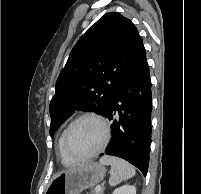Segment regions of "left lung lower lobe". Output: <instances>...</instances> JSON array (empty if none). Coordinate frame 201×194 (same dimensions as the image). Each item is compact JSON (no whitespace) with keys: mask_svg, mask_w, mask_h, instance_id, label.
Instances as JSON below:
<instances>
[{"mask_svg":"<svg viewBox=\"0 0 201 194\" xmlns=\"http://www.w3.org/2000/svg\"><path fill=\"white\" fill-rule=\"evenodd\" d=\"M152 91L144 46L115 91L105 113L112 140L101 155L123 158L147 174L151 144Z\"/></svg>","mask_w":201,"mask_h":194,"instance_id":"obj_1","label":"left lung lower lobe"}]
</instances>
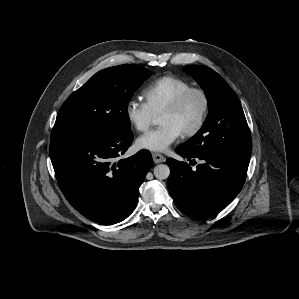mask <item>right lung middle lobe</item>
Returning <instances> with one entry per match:
<instances>
[{"label":"right lung middle lobe","instance_id":"dd1d6c3e","mask_svg":"<svg viewBox=\"0 0 299 299\" xmlns=\"http://www.w3.org/2000/svg\"><path fill=\"white\" fill-rule=\"evenodd\" d=\"M151 74L137 64L99 71L63 103L51 134L97 136L131 131L128 103Z\"/></svg>","mask_w":299,"mask_h":299}]
</instances>
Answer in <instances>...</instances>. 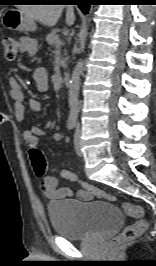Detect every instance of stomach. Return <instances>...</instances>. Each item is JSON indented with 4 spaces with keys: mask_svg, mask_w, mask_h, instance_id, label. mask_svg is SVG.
Here are the masks:
<instances>
[{
    "mask_svg": "<svg viewBox=\"0 0 156 266\" xmlns=\"http://www.w3.org/2000/svg\"><path fill=\"white\" fill-rule=\"evenodd\" d=\"M4 24L17 31H33L36 25L33 20L19 10H9L4 15Z\"/></svg>",
    "mask_w": 156,
    "mask_h": 266,
    "instance_id": "1",
    "label": "stomach"
}]
</instances>
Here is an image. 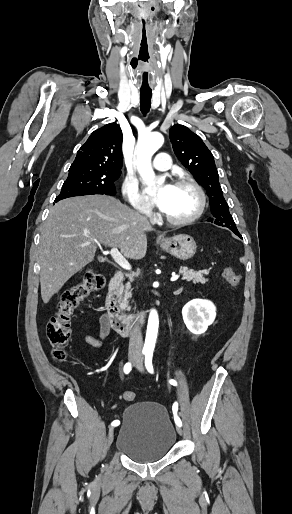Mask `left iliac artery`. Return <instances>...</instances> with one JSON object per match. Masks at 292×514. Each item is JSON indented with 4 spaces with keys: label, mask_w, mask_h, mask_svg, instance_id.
<instances>
[{
    "label": "left iliac artery",
    "mask_w": 292,
    "mask_h": 514,
    "mask_svg": "<svg viewBox=\"0 0 292 514\" xmlns=\"http://www.w3.org/2000/svg\"><path fill=\"white\" fill-rule=\"evenodd\" d=\"M152 357H153L152 352H148L145 355V366H146V369L148 370V372L151 373V374L154 373L153 364H152ZM169 383L171 385L177 386L176 380L170 379ZM172 411H173L174 421H175L176 425L181 427L182 426V422H181L180 418L177 415V412H178V404L177 403L173 404Z\"/></svg>",
    "instance_id": "1"
}]
</instances>
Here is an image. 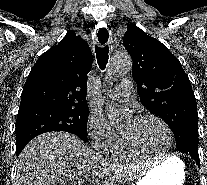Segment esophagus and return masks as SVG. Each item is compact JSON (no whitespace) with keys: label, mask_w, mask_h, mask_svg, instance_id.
<instances>
[{"label":"esophagus","mask_w":207,"mask_h":185,"mask_svg":"<svg viewBox=\"0 0 207 185\" xmlns=\"http://www.w3.org/2000/svg\"><path fill=\"white\" fill-rule=\"evenodd\" d=\"M98 29H95L93 33L95 34L94 40L99 44L109 43V34L108 33H98ZM100 30H107V25H100Z\"/></svg>","instance_id":"34e87169"}]
</instances>
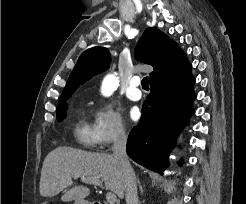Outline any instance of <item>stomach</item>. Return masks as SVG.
<instances>
[{
	"mask_svg": "<svg viewBox=\"0 0 246 204\" xmlns=\"http://www.w3.org/2000/svg\"><path fill=\"white\" fill-rule=\"evenodd\" d=\"M74 204H90V203L86 200H81V201H75Z\"/></svg>",
	"mask_w": 246,
	"mask_h": 204,
	"instance_id": "stomach-1",
	"label": "stomach"
}]
</instances>
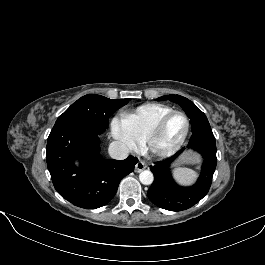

:: Task statement ::
From the line containing "Outline any instance" to the end of the data above, give those lines again verbatim, with both endpoints included and no images.

:: Output of the task ::
Outline any instance of <item>stomach</item>. Return masks as SVG.
<instances>
[{
	"mask_svg": "<svg viewBox=\"0 0 246 204\" xmlns=\"http://www.w3.org/2000/svg\"><path fill=\"white\" fill-rule=\"evenodd\" d=\"M74 204H90V203L86 200H81V201H75Z\"/></svg>",
	"mask_w": 246,
	"mask_h": 204,
	"instance_id": "stomach-1",
	"label": "stomach"
}]
</instances>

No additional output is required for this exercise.